Shah and several other faculty members at SUNY Purchase are working collaboratively with teachers from the Westchester public school system to enrich the educational experience of students — high school students — on their campus.
Sixty-one freshmen from the Greenburgh, Harrison and Irvington school districts this fall joined dozens of sophomores from their hometowns who made up the first class of the Westchester Magnet Academy, located at SUNY Purchase. A magnet school is set up to attract students and draw them in from other schools for a particular purpose, such as racial diversity or artistic pursuits.
At the academy, the students’ academic day — which includes a traditional high school curriculum — is augmented by fine arts, foreign language and sciences taught by Purchase faculty.
“The enrichment rounds out the students’ experience and allows them to take major advantage of being at SUNY Purchase,” said UUPer Mary Beth Anderson, director of the Regional Partnership of Schools and Colleges at Purchase College, who was instrumental in bringing the program to Purchase.
A three-year federal grant to the Greenburgh district funds this creative program.

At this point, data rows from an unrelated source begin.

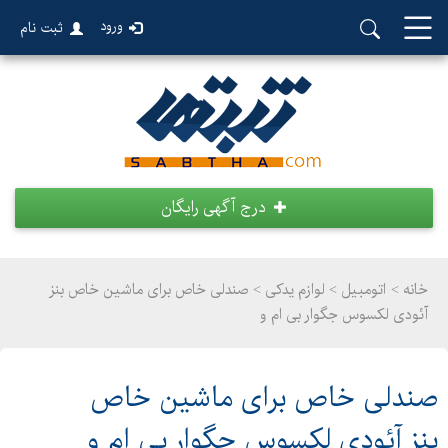
ورود
ثبت نام
درج آگهی رایگان
خانه >
اتومبیل
>
لوازم یدکی > صندلی خاص برای ماشین خاص بنز
آئودی لکسوس جگوار بی ام و
صندلی خاص برای ماشین خاص
بنز آئودی لکسوس جگوار بی ام و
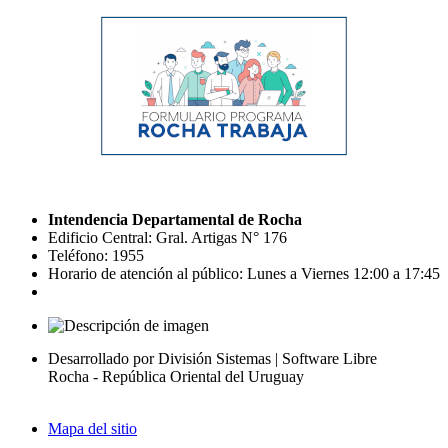
Intendencia Departamental de Rocha
Edificio Central: Gral. Artigas N° 176
Teléfono: 1955
Horario de atención al público: Lunes a Viernes 12:00 a 17:45
Desarrollado por División Sistemas | Software Libre
Rocha - República Oriental del Uruguay
Mapa del sitio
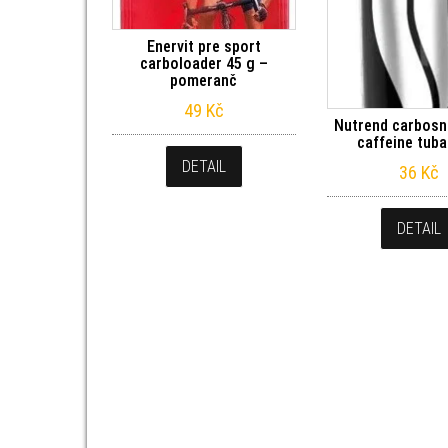
Enervit pre sport
carboloader 45 g –
pomeranč
49
Kč
Nutrend carbosn
caffeine tuba
DETAIL
36
Kč
DETAIL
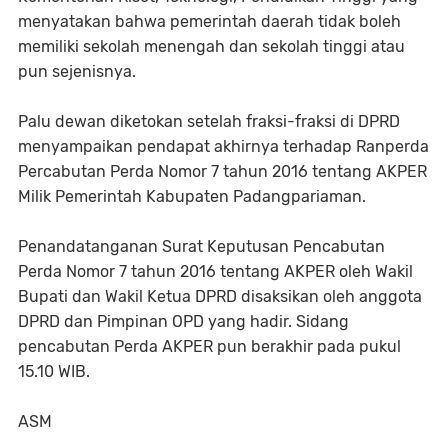
menyatakan bahwa pemerintah daerah tidak boleh
memiliki sekolah menengah dan sekolah tinggi atau
pun sejenisnya.
Palu dewan diketokan setelah fraksi-fraksi di DPRD
menyampaikan pendapat akhirnya terhadap Ranperda
Percabutan Perda Nomor 7 tahun 2016 tentang AKPER
Milik Pemerintah Kabupaten Padangpariaman.
Penandatanganan Surat Keputusan Pencabutan
Perda Nomor 7 tahun 2016 tentang AKPER oleh Wakil
Bupati dan Wakil Ketua DPRD disaksikan oleh anggota
DPRD dan Pimpinan OPD yang hadir. Sidang
pencabutan Perda AKPER pun berakhir pada pukul
15.10 WIB.
ASM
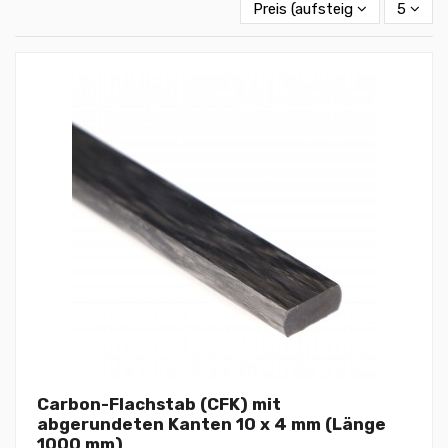
Preis (aufsteigend)
5
Carbon-Flachstab (CFK) mit
abgerundeten Kanten 10 x 4 mm (Länge
1000 mm)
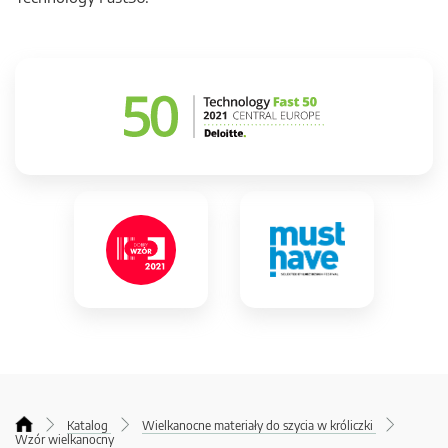
Katalog
Wielkanocne materiały do szycia w króliczki
Wzór wielkanocny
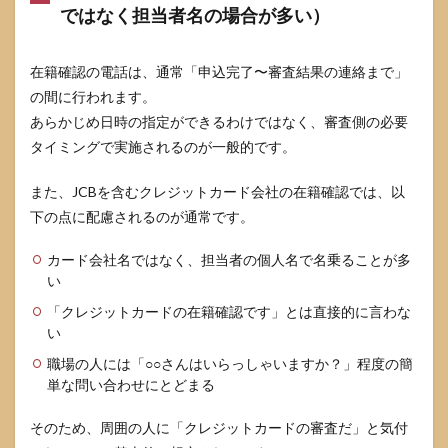
べき
ではなく担当者名の場合が多い）
ポイ
ント
7
在籍確認の電話は、通常「申込完了〜審査結果の連絡まで」
他の
の間に行われます。
カー
あらかじめ日時の指定ができるわけではなく、審査側の必要
ドと
の簡
タイミングで実施されるのが一般的です。
易比
較と
また、JCBを含むクレジットカード会社の在籍確認では、以
選び
方
下の点に配慮されるのが通常です。
（料
金・
カード会社名ではなく、担当者の個人名で名乗ることが多
特徴
い
比
較）
「クレジットカードの在籍確認です」とは直接的に言わな
い
7.1
JCB
職場の人には「○○さんはいらっしゃいますか？」程度の簡
CARD
単な問い合わせにとどまる
Wと
JCBカ
そのため、周囲の人に「クレジットカードの審査だ」と気付
ード
S・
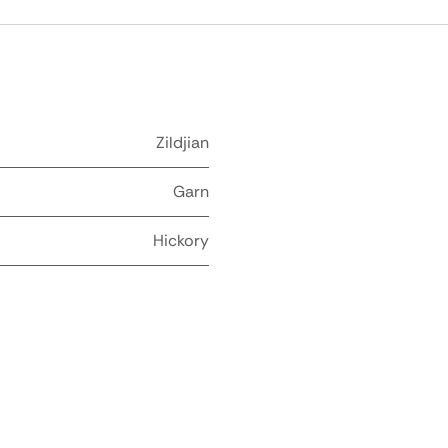
Zildjian
Garn
Hickory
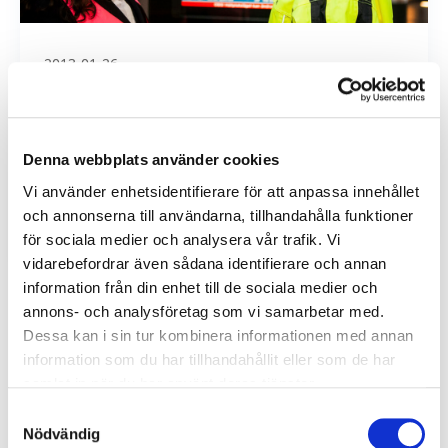
2013-01-26
Trafikantservice vinner nytt avtal –
Trafikservicetjänster
Denna webbplats använder cookies
Göteborgs Spårvägars dotterbolag Trafikantservice
Vi använder enhetsidentifierare för att anpassa innehållet
har tecknat ett 3-årigt avtal med Västtrafik om
och annonserna till användarna, tillhandahålla funktioner
leverans av trafikservicetjänster i Göteborg. T...
för sociala medier och analysera vår trafik. Vi
vidarebefordrar även sådana identifierare och annan
information från din enhet till de sociala medier och
annons- och analysföretag som vi samarbetar med.
Dessa kan i sin tur kombinera informationen med annan
Föregående
1
…
43
44
45
information som du har tillhandahållit eller som de har
Arkiv
samlat in när du har använt deras tjänster.
Samtyckesval
Nödvändig
2026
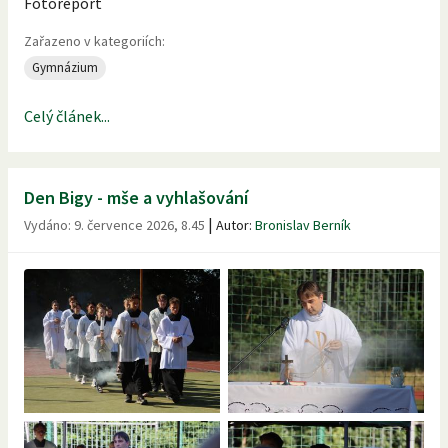
Fotoreport
Zařazeno v kategoriích:
Gymnázium
Celý článek...
Den Bigy - mše a vyhlašování
|
Vydáno:
9. července 2026, 8.45
Autor:
Bronislav Berník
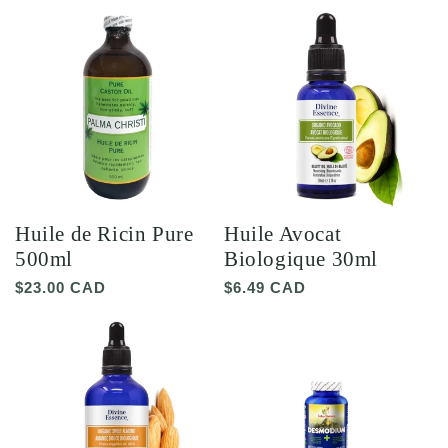
Huile de Ricin Pure
Huile Avocat
500ml
Biologique 30ml
Prix
$23.00 CAD
Prix
$6.49 CAD
habituel
habituel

Tuned in to his experience as a jazz pianist and assistant professor at Purchase’s Conservatory of Music, Peter Malinverni taught a music theory program at the academy last year. Students learned “the musical basics” and took instrumental lessons, said Malinverni, a UUPer.
This year, he is administering the academy’s music theory and instrumental music program. Building on last year’s efforts, woodwind instruction was added to the “already thriving guitar program,” and Malinverni hopes to add a new class and a new instrument each year.
The elective allows students to “embark on what can be a lifelong journey in search of many things — most importantly, themselves — through music,” Malinverni said.
Throughout the school year, the magnet students gain access to the campus’ resources — computers, the library and college faculty — in academics as well as arts.
Experts in their disciplines, such as UUPers Nancy Foner and Peter Bell, are brought in to teach anthropology and economics, respectively, through the academy’s social studies curriculum. Chemistry professor Peter Corfield broadens the horizons of academy students by teaching them about cutting-edge research conducted in his field.
The school is striving to “bridge between a college setting and high school students,” said Marguerite Jones, the academy’s principal. She expressed great appreciation for Anderson’s efforts in getting the academy under way.
“Mary Beth Anderson is the reason the magnet is operating,” Jones said, noting that 113 students are now enrolled. Students apply for admission to the academy and are chosen by referral or by lottery.
Purchase faculty are enthusiastic about being part of the first program in the nation that is taking this new direction. It is the first public college to collaborate in a magnet with three area school districts through a federal magnet school grant, according to Steven Brockhouse, senior program officer with the U.S. Department of Education.
“We’re doing something exciting that hasn’t been done elsewhere and will serve as a model for other public institutions,” Anderson said.